It was half a year ago when President Mills told parliament that his government will like to see Ghanaians celebrating what would have been Kwame Nkrumah’s one hundredth birthday in a grand style. The president also announced his intention to set aside a national day of remembrance for Ghana’s founding president. The president will just need to put ink to paper to declare a holiday for Nkrumah. But organising a befitting celebration in Nkrumah’s honour won’t be as easy.
Very little has been done by way of planning to ensure that the celebrations honour Nkrumah in a manner he deserves and benefits the country in the long run. In places where people have it ingrained in the genes that what is worth doing is worth doing well (where they don’t sing, “we are going… we don’t know where we are going) planning for the occasion would have started immediately after the President laid his plans for the commemorations before parliament. Not so here…
A committee (yes, another one) was set up to plan for the occasion well over three months after the President made his intentions known. That committee – made up of academic sorts of the ‘colo’ variety, who know little about event organisation and marketing – have been very busy doing all the things that will contribute very little towards making the celebrations an emphatic success.
- Advertisement -
Receiving the committee’s report on how the celebrations should go, vice president John Mahama, said last month that “There is no time to waste, we’ll move on with alacrity”.
But precious time had already been wasted and as things stand now, it seems the celebrations will pass off as yet another hastily-organised, confused and, sadly, forgettable event. Mark it on the wall.
With just a month to go, it is only now that the celebrations planning committee has started looking for funds.

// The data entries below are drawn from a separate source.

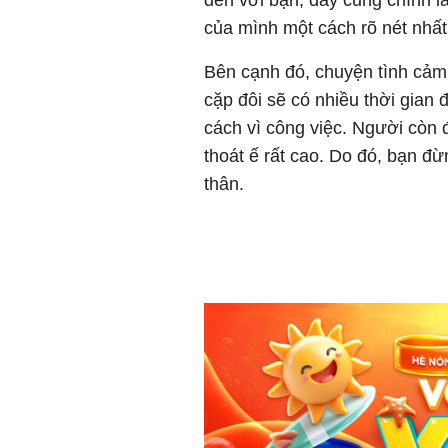
của mình một cách rõ nét nhất
Bên cạnh đó, chuyện tình cảm
cặp đôi sẽ có nhiều thời gian
cách vì công việc. Người còn 
thoát ế rất cao. Do đó, bạn đ
thân.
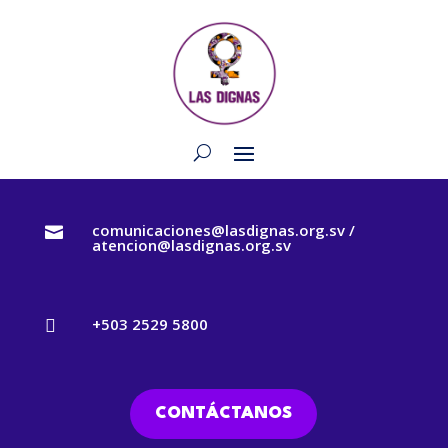
comunicaciones@lasdignas.org.sv /

atencion@lasdignas.org.sv
+503 2529 5800

CONTÁCTANOS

Government has pledged two million Ghana cedis towards the event but a lot more (about 10 million GHC) is needed – from the private sector. Unless government has a special taskforce which will be sent out to wring the money out of the pockets of individuals and companies, it’s hard to imagine how the Nkrumah Centenary Committee will, within a month, be able to raise the same amount as government has offered for the celebrations. It will take a miracle in a time of economic crisis and heavy taxation for such a feat to be achieved.
By now, adverts should have been rolling on the international media inviting the world to join in the celebration of the life (and works) of an African icon; Nkrumah’s memorial park should be squeaky clean and ready to receive tourists from the four corners of the globe and his birthplace should have been prepared for those who might want to make a pilgrimage there. With just a few months to go and very little money in hand, you can be sure that everything is going to be done in an embarrassingly haphazard manner.
The centenary committee chairman, Prof. Akilagkpa Sawyer, is confident that he and his group will “deliver a good programme even with six million Ghana cedis”. They just might be able to pull it off.
But a little forward-thinking would have changed the story completely. Even though I am not a great fan of Nkrumah’s I think he deserves better than this.
The guy could see 50 years into the future and he planned, seriously, for it. If he hadn’t been a forward-thinker, we wouldn’t have had the Akosombo Dam, we wouldn’t have had the Tema Motorway and all those factories successive governments have so gleefully sold off to raise money to prop the economy wouldn’t have been built.
In the hundredth year of his birth, the best tribute we could have given Nkrumah would have been to let him know that we picked a few forward-thinking lessons from him. Alas, decades after his death our leaders demonstrate (year in, year out) that they cannot even plan six months ahead. If Nkrumah can see us from wherever he is, he would weep as we ‘celebrate’ his birthday. What a shame.
Do we even need these celebrations at all? I wonder. For me, a better celebration will be to spend the money to build a modern, well-equipped school in Nkrumah’s impoverished hometown. That would make him happier than these celebrations we are groping in the dark to organise.